Wednesday, April 8, 2020

Fun With Graphs

After all these serious posts on my COVID-19 blog, I just have to get a little less serious, so I'll take some clues from my imaginary friend Sheldon. Unfortunately, my lovely wife declined to play the role of Amy in a video, you this will have to be another long blog post instead.

I will put the blame on a guy who deals with the mathematics of auto warranties (yes, apparently this is real!). He decided to apply the same math ideas to the COVID-19 epidemic, found that they seem to apply surprisingly well, and published a little paper about it. Here's one of his figures:
Being a car guy, this graph is about Michigan. It shows that one a plot that used a logarithmic scale for both axes, a straight line can be fitted to the data. That reminded me off multiple papers that talked about transitions from exponential growth to power-law growth... but let's not go there!

It's more fun to play with graphs (try it!), so I downloaded the data from the COVID tracking project and plugged them into OpenOffice. Here's a graph of confirmed cases (in blue) and total deaths (in red):
Sure enough, the deaths data seem to fit a straight line very well once we get past 200 or so.

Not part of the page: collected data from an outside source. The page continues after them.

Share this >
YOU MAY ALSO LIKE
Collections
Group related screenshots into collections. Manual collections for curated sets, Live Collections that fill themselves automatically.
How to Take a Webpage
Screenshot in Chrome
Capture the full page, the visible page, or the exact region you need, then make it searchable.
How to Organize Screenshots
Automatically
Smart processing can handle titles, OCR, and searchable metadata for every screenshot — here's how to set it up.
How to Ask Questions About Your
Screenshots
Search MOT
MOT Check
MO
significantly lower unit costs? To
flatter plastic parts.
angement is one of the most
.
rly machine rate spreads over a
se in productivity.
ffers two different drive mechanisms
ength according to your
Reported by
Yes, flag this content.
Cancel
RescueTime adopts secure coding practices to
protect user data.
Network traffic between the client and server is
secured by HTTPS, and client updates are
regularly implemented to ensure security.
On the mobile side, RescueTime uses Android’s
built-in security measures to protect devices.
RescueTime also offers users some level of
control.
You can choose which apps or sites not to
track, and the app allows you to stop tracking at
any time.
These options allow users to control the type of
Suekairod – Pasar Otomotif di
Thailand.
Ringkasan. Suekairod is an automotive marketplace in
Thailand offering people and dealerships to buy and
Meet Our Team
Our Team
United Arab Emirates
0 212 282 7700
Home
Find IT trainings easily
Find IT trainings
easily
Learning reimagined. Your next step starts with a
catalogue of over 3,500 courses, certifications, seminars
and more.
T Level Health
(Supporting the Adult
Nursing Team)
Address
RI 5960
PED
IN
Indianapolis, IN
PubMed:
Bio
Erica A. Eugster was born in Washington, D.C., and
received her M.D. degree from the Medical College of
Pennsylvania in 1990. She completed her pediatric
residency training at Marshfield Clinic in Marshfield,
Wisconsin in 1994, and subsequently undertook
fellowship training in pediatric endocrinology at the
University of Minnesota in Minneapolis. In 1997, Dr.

Since death counts trail case numbers by about 2 weeks, the straight line shows the trajectory the US was on before governors in most states issued "stay-at-home" orders in the week of March 23 (day 1 in the graph is March 4). If the US had stayed on this trajectory, the graph predicts that the total number of deaths would have exceeded 1 million before the end of May. But fortunately, the blue curve indicates that the various measures have slowed down the growth of the epidemic.

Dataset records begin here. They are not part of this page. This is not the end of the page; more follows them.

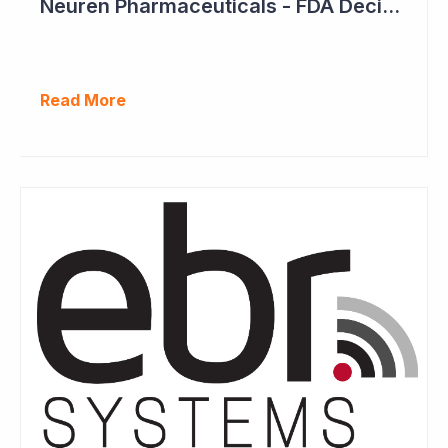
Neuren Pharmaceuticals - FDA Decision on Trofinetide Approaching
Read More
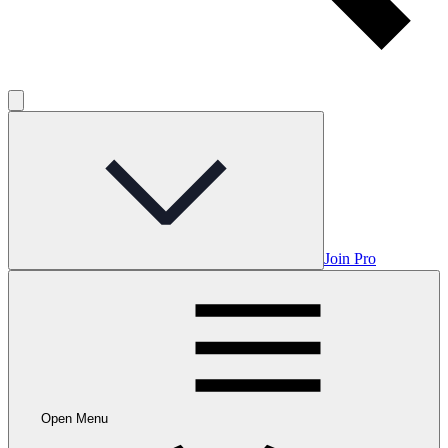
Join Pro
Open Menu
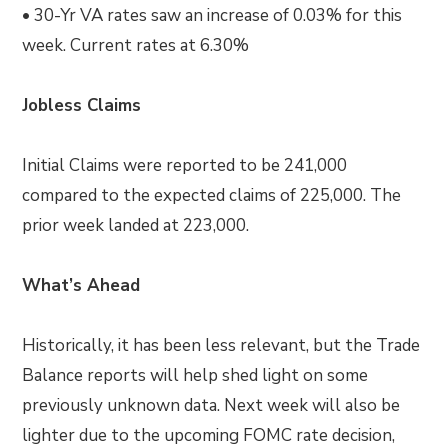
• 30-Yr VA rates saw an increase of 0.03% for this
week. Current rates at 6.30%
Jobless Claims
Initial Claims were reported to be 241,000
compared to the expected claims of 225,000. The
prior week landed at 223,000.
What’s Ahead
Historically, it has been less relevant, but the Trade
Balance reports will help shed light on some
previously unknown data. Next week will also be
lighter due to the upcoming FOMC rate decision,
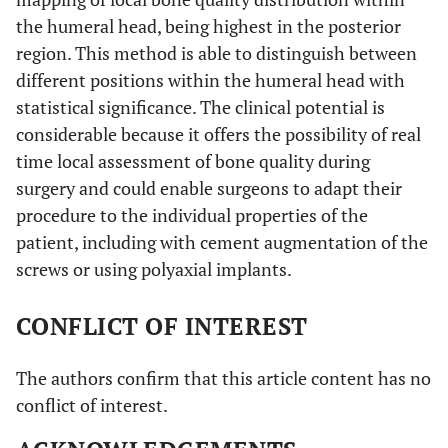
the humeral head, being highest in the posterior
region. This method is able to distinguish between
different positions within the humeral head with
statistical significance. The clinical potential is
considerable because it offers the possibility of real
time local assessment of bone quality during
surgery and could enable surgeons to adapt their
procedure to the individual properties of the
patient, including with cement augmentation of the
screws or using polyaxial implants.
CONFLICT OF INTEREST
The authors confirm that this article content has no
conflict of interest.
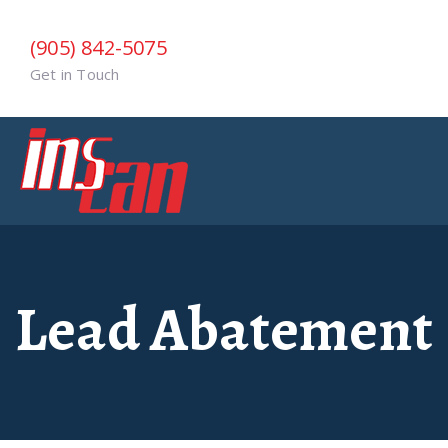
(905) 842-5075
Get in Touch
Lead Abatement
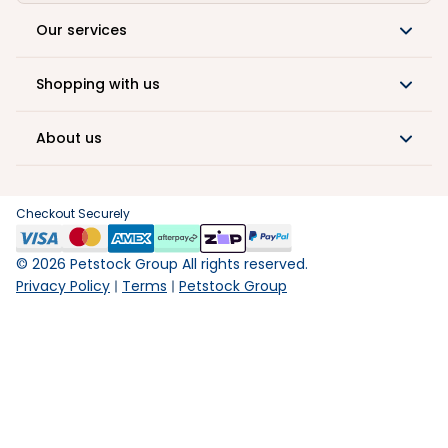
Our services
Shopping with us
About us
Checkout Securely
©
2026
Petstock Group All rights reserved.
Privacy Policy
Terms
Petstock Group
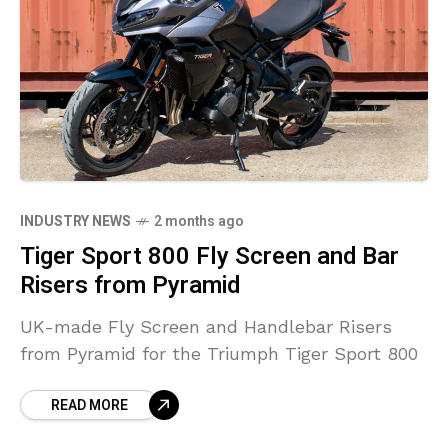
INDUSTRY NEWS
2 months ago
Tiger Sport 800 Fly Screen and Bar
Risers from Pyramid
UK-made Fly Screen and Handlebar Risers
from Pyramid for the Triumph Tiger Sport 800
READ MORE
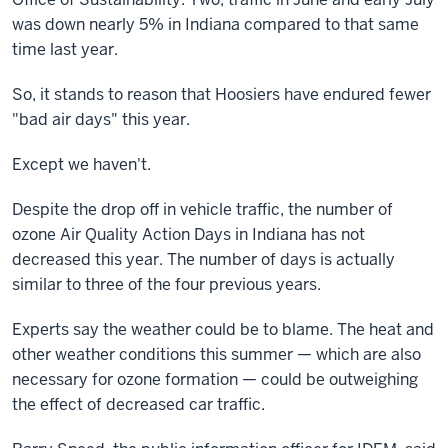
was down nearly 5% in Indiana compared to that same
time last year.
So, it stands to reason that Hoosiers have endured fewer
"bad air days" this year.
Except we haven't.
Despite the drop off in vehicle traffic, the number of
ozone Air Quality Action Days in Indiana has not
decreased this year. The number of days is actually
similar to three of the four previous years.
Experts say the weather could be to blame. The heat and
other weather conditions this summer — which are also
necessary for ozone formation — could be outweighing
the effect of decreased car traffic.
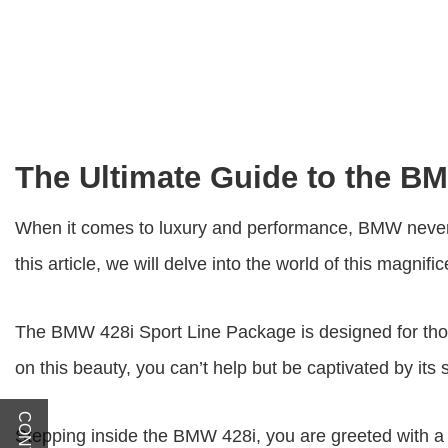
The Ultimate Guide to the B
When it comes to luxury and performance, BMW never
this article, we will delve into the world of this magnifi
The BMW
428i Sport Line Package
is designed for th
on this beauty, you can’t help but be captivated by its
Stepping inside the BMW 428i, you are greeted with a l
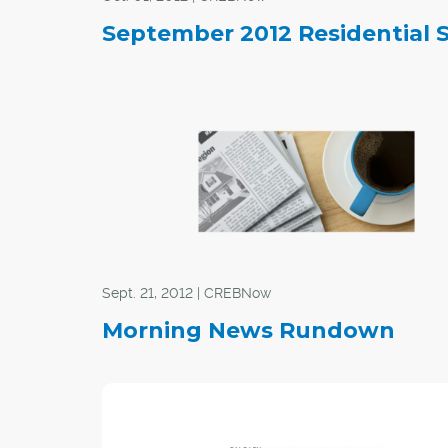
September 2012 Residential 
Sept. 21, 2012 | CREBNow
Morning News Rundown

If we reflect the effect that the current measures are having by using the slope in of the confirmed cases line to project deaths, we get this graph:
Here, we get about 200,000 total death sometime in June. Still a pretty scary number.

Maybe we can make curves with nicer results if we go back to a linear scale for the x-axis. Let's see:
Now we can see that the curves are getting flatter. That's what we want! How about drawing a straight line through the blue (confirmed cases) curve?

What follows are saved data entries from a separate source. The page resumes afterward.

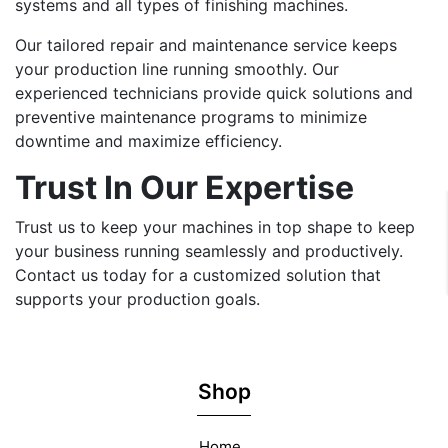
systems and all types of finishing machines.
Our tailored repair and maintenance service keeps
your production line running smoothly. Our
experienced technicians provide quick solutions and
preventive maintenance programs to minimize
downtime and maximize efficiency.
Trust In Our Expertise
Trust us to keep your machines in top shape to keep
your business running seamlessly and productively.
Contact us today for a customized solution that
supports your production goals.
Shop
Home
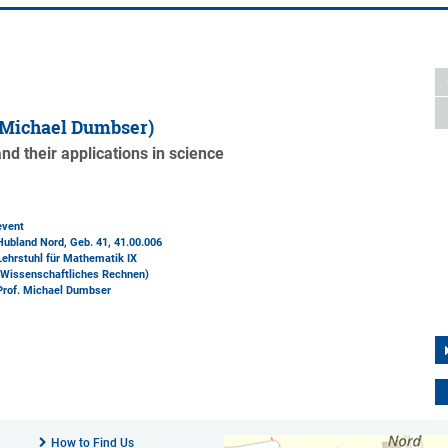
 Michael Dumbser)
d their applications in science
event
Hubland Nord, Geb. 41
, 41.00.006
Lehrstuhl für Mathematik IX
(Wissenschaftliches Rechnen)
Prof. Michael Dumbser
How to Find Us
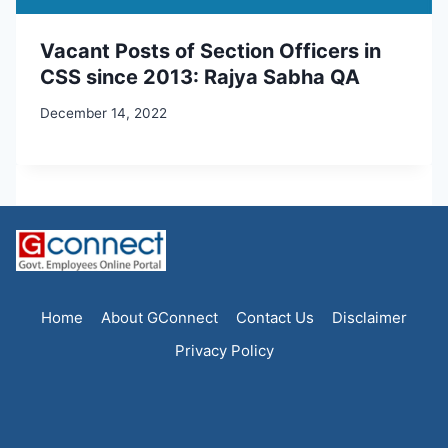
Vacant Posts of Section Officers in
CSS since 2013: Rajya Sabha QA
December 14, 2022
Home
About GConnect
Contact Us
Disclaimer
Privacy Policy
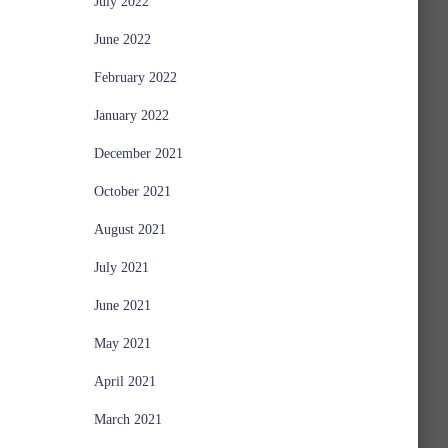
July 2022
June 2022
February 2022
January 2022
December 2021
October 2021
August 2021
July 2021
June 2021
May 2021
April 2021
March 2021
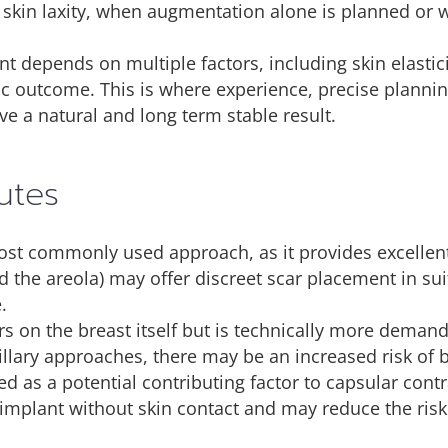
skin laxity, when augmentation alone is planned or whe
t depends on multiple factors, including skin elastic
c outcome. This is where experience, precise plannin
ve a natural and long term stable result.
utes
t commonly used approach, as it provides excellent v
 the areola) may offer discreet scar placement in sui
.
rs on the breast itself but is technically more demand
illary approaches, there may be an increased risk of 
d as a potential contributing factor to capsular contr
 implant without skin contact and may reduce the risk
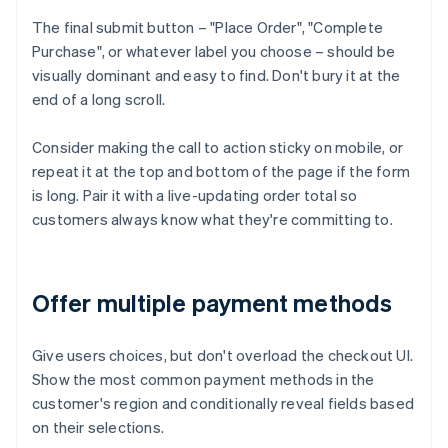
The final submit button – "Place Order", "Complete
Purchase", or whatever label you choose – should be
visually dominant and easy to find. Don't bury it at the
end of a long scroll.
Consider making the call to action sticky on mobile, or
repeat it at the top and bottom of the page if the form
is long. Pair it with a live-updating order total so
customers always know what they're committing to.
Offer multiple payment methods
Give users choices, but don't overload the checkout UI.
Show the most common payment methods in the
customer's region and conditionally reveal fields based
on their selections.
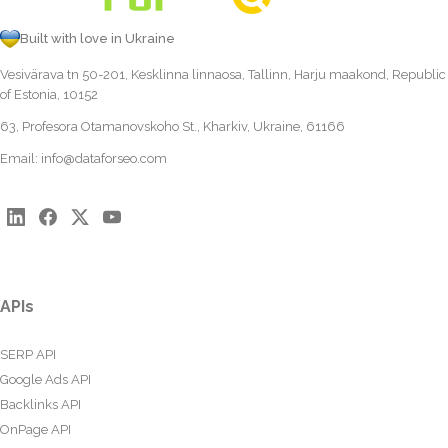
Built with love in Ukraine
Vesivärava tn 50-201, Kesklinna linnaosa, Tallinn, Harju maakond, Republic
of Estonia, 10152
63, Profesora Otamanovskoho St., Kharkiv, Ukraine, 61166
Email:
info@dataforseo.com
APIs
SERP API
Google Ads API
Backlinks API
OnPage API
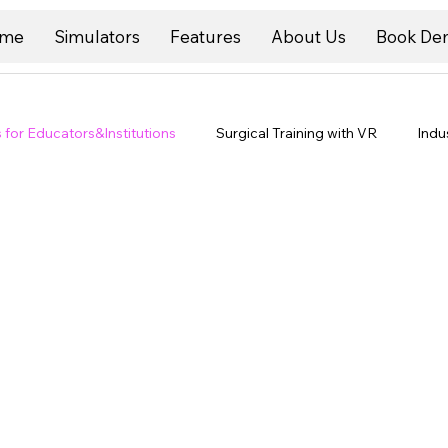
me
Simulators
Features
About Us
Book De
s for Educators&Institutions
Surgical Training with VR
Indu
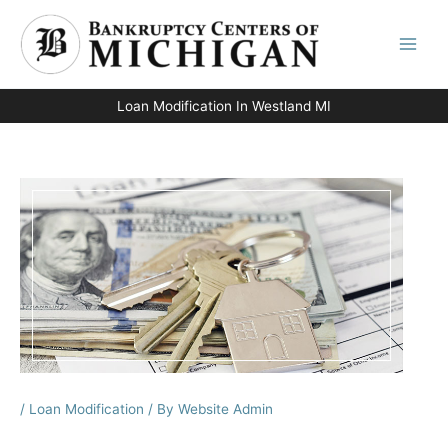
Skip
to
content
Loan Modification In Westland MI
/
Loan Modification
/ By
Website Admin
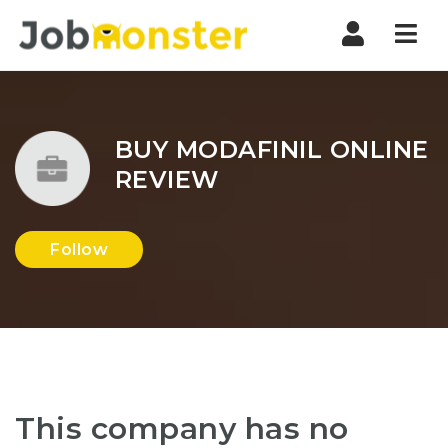
Nav
BUY MODAFINIL ONLINE
REVIEW
Follow
This company has no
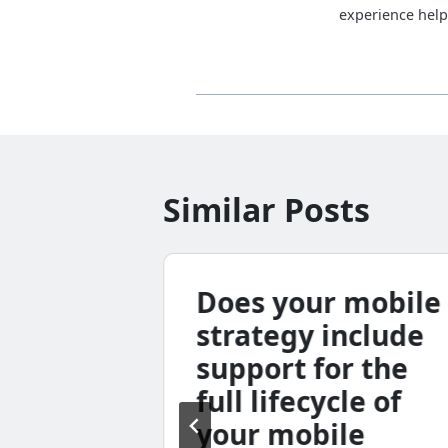
experience help
Similar Posts
ar:
Does your mobile
ugust
strategy include
 p.m.
support for the
full lifecycle of
your mobile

We can see exponential growth (a straight line) for the first 10 days or so, and then an acceleration in the growth of new cases. This happened to coincide with a rapid increase in tests being done: the number of COVID-19 tests done per day in the US increased more than 20-fold from 3/10 to 3/17, from 634 to 13,203.

We know that the time between onset of symptoms and death from COVID-19 is about 19 days. There are also delays of several days between first symptoms and hospital admission, and another few day to get the tests results. Taking these delays into account, we can assume that the delay between case confirmation and death is about 10 days. To extrapolate the number of deaths in the near future, we can simple grab the last 10 days of the cases curve, and copy them to the end of the deaths curve:
From this, we get an expected number of about 40,000 total deaths in the US 10 days from now. This number does not take increased mortality from hospital overloading into account. The actual number of deaths is likely to be higher, since hospitals in COVID-19 hot-spots like New York are already filled to capacity. But otherwise, this projection is quite solid, since it is based on the trend in actual reported case numbers.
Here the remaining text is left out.